§ PROVIDED RECORDS

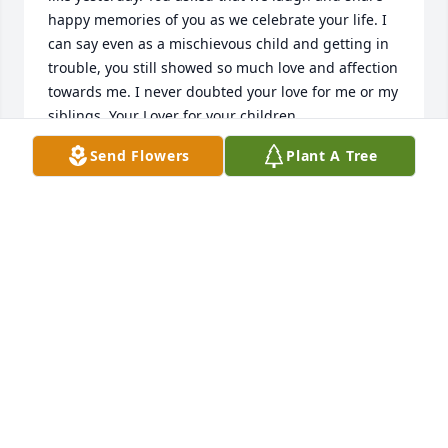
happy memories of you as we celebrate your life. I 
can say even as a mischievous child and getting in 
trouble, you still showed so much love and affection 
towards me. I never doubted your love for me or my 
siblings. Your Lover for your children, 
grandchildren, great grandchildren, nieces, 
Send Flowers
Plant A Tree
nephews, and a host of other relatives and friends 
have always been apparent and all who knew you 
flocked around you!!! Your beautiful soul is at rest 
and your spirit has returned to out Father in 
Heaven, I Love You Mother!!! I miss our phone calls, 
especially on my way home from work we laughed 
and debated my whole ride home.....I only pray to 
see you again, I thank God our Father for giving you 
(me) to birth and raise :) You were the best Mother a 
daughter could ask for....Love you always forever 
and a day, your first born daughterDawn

--

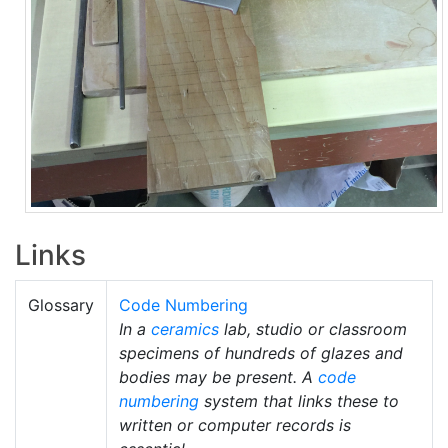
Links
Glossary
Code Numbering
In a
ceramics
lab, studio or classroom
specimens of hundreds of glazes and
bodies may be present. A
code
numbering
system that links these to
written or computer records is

--

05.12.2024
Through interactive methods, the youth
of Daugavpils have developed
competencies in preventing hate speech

§ ACTION ITEM
Copy out the lines above exactly, beginning at the one that contains "see you again, I" and ending at the one that contains "and a day, your first born daughterDawn".

§ SOLUTION TO THE PROBLEM
see you again, I thank God our Father for giving you 
(me) to birth and raise :) You were the best Mother a 
daughter could ask for....Love you always forever 
and a day, your first born daughterDawn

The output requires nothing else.